In 2009 the American College of Emergency Physicians (ACEP) published a white paper containing the results of an ExDS task force meeting, in which they concluded that the term represents a unique clinical entity, and recommended that the term be adopted for general use in emergency medicine [97]. The white paper authors included the same authors who had published several studies over the preceding decade that purported to demonstrate that asphyxia does not result from virtually any level of restraint-related chest compression up to 210 lbs. [100]. Although the ACEP recommendation was less concerned with fatal ExDS than the management of the agitated and aggressive patient in the emergency department, it lent credibility to the circular reasoning required to believe that fatal ExDS in the context of restraint must involve a hidden lethal mechanism because the death is otherwise unexplainable. The erroneous assumption that restraint-related asphyxia does not have the capacity to alter cardiorespiratory function in an agitated patient such that it can cause death formed part of the rationale behind the promotion, by ACEP, of ExDS as a unique clinical entity that can result in death via an unknown pathophysiologic mechanism unrelated to compressive restraint.

This position is not supported by the literature. At the present time, the data described in the present review are the most comprehensive data available, and the results of this study indicate that ExDS is a diagnostic construct without meaningful clinical or predictive characteristics that distinguish it from AgDS, with the exception of aggressive restraint and associated high risk of death.

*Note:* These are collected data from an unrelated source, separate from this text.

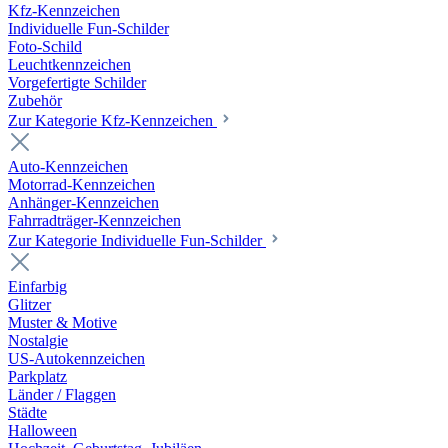
Kfz-Kennzeichen
Individuelle Fun-Schilder
Foto-Schild
Leuchtkennzeichen
Vorgefertigte Schilder
Zubehör
Zur Kategorie Kfz-Kennzeichen
Auto-Kennzeichen
Motorrad-Kennzeichen
Anhänger-Kennzeichen
Fahrradträger-Kennzeichen
Zur Kategorie Individuelle Fun-Schilder
Einfarbig
Glitzer
Muster & Motive
Nostalgie
US-Autokennzeichen
Parkplatz
Länder / Flaggen
Städte
Halloween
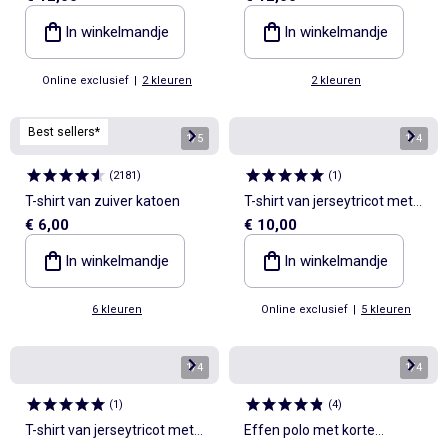
In winkelmandje
In winkelmandje
Online exclusief
|
2 kleuren
2 kleuren
Best sellers*
1
/
5
1
/
4
(
2181
)
(
1
)
T-shirt van zuiver katoen
T-shirt van jerseytricot met
€ 6,00
€ 10,00
print en korte mouwen
In winkelmandje
In winkelmandje
6 kleuren
Online exclusief
|
5 kleuren
1
/
4
1
/
4
(
1
)
(
4
)
T-shirt van jerseytricot met
Effen polo met korte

A thorough investigation of the circumstances of a death that is suspicious for ExDS/AgDS requires a full autopsy with toxicological analysis, and a thorough review of the circumstances in which the death occurred, including detailed information regarding the type and duration of restraint and force used. Given the fact that there is, at the present time, no apparent literature-based justification for the two separate diagnoses, and the fact that fatal ExDS is, in essence, AgDS with the addition of aggressive and potentially lethal restraint, we suggest that excited delirium be abandoned as a diagnosis in order to avoid systematic error in cause of death determinations. Further, we suggest that agitated delirium replace ExDS in all instances, modified by the degree of restraint used (e.g. AgDS, AgDS + mild restraint, AgDS + aggressive restraint). As an extension of these suggestions, the manner of death for fatal cases of AgDS with a history of restraint would include homicide or undetermined, but not natural or accident. While it is possible that psychosis or drug intoxication alone may have led to an irreversible arrhythmia in the 2 cases of fatal ExDS/AgDS that we reviewed in which no restraint was described (out of 104 deaths), no reliable conclusions can be drawn regarding the cause of these deaths.

Conclusion

Excited delirium syndrome (ExDS) and agitated delirium syndrome (AgDS) are used interchangeably in the literature, but ExDS is far more likely to be used when the outcome is death and aggressive restraint methods were used. There is no existing evidence that indicates that ExDS is inherently lethal in the absence of aggressive restraint. We recommend that, in the context of medicolegal death investigation, “excited delirium syndrome” be replaced with “agitated delirium syndrome” with a modifier for the presence and degree of restraint used.

Key points

1.There are no pathoanatomical features that distinguish ExDS from AgDS.2.When a death has occurred and aggressive restraint has been employed, ExDS is diagnosed more frequently than AgDS.3.There is no evidence to support ExDS as a cause of death in the absence of restraint, and only 2% of fatalities did not include a description of some form of restraint.4.In medicolegal death investigation the term ExDS should be abandoned in favor of AgDS, modified by no restraint, mild restraint, or aggressive restraint.